3. Como lidar com muitos TIME_WAIT no servidor

Não se preocupe com time_wait no servidor, porque sou o servidor, muitos IPs e portas de cliente se conectam ativamente à minha porta, por exemplo, conectando-se à minha porta 80. Pode ocorrer uma situação em que, embora eu tenha 100.000 conexões time_wait na minha máquina, apenas uma porta (porta 80) está sendo usada.

Ao contrário do cliente que tem limitação de porta, lidar com muitos TIME_WAIT no Linux já está bem otimizado. Cada conexão em estado TIME_WAIT consome pouca memória, e você pode configurar o limite máximo através de tcp_max_tw_buckets = 262144. Máquinas modernas geralmente não têm falta dessa memória.

Resumo final

Em resumo, na produção, independentemente de o servidor estar atrás de dispositivo NAT.

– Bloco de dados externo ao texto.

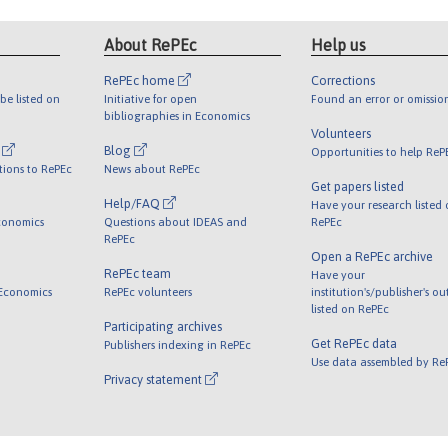
About RePEc
Help us
RePEc home
Corrections
be listed on
Initiative for open
Found an error or omissio
bibliographies in Economics
Volunteers
l
Blog
Opportunities to help ReP
tions to RePEc
News about RePEc
Get papers listed
Help/FAQ
Have your research listed
conomics
Questions about IDEAS and
RePEc
RePEc
Open a RePEc archive
RePEc team
Have your
 Economics
RePEc volunteers
institution's/publisher's o
listed on RePEc
Participating archives
Get RePEc data
Publishers indexing in RePEc
Use data assembled by Re
Privacy statement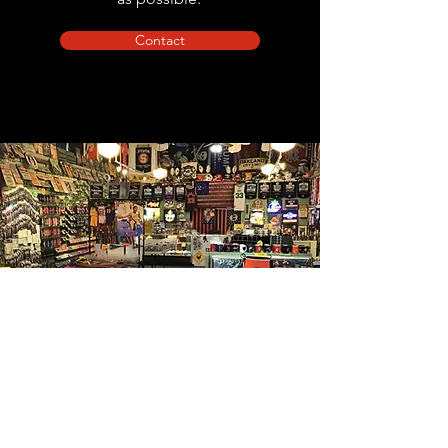
Contact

Não ative tcp_tw_reciclar. O estado padrão é desativado, com valor 0

Mantenha marcas_temporais ativado por padrão, com valor 1

tcp_tw_reutilizar. É melhor ativá-lo no cliente. Quando o dispositivo de balanceamento de carga se conecta ao servidor web, tente ativar também nos dispositivos de balanceamento de carga auxiliares

Sobre muitos time_wait no servidor, algumas pessoas podem perguntar: sou servidor web, por que ocorre time_wait como no cliente?

Na verdade, sobre time_wait, ele aparece no lado que ativamente fecha a conexão. O servidor fecha ativamente a conexão HTTP e se torna o cliente.

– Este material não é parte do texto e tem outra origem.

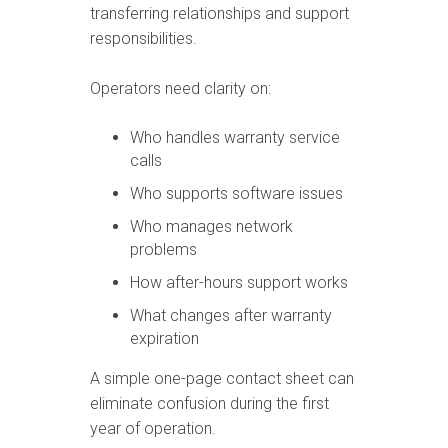
transferring relationships and support
responsibilities.
Operators need clarity on:
Who handles warranty service
calls
Who supports software issues
Who manages network
problems
How after-hours support works
What changes after warranty
expiration
A simple one-page contact sheet can
eliminate confusion during the first
year of operation.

A ação de iniciar o encerramento da conexão não significa necessariamente que o cliente inicie o encerramento. Muitas vezes é o servidor que inicia primeiro a operação de encerramento da conexão. Por exemplo, muitos servidores HTTP, conexões curtas. Muitas vezes o servidor encerra ativamente.

Quando ocorrem problemas de conexão tcp, pode verificar se há muitos time_wait. Muitas vezes é causado pela ativação de tcp_tw_reciclar.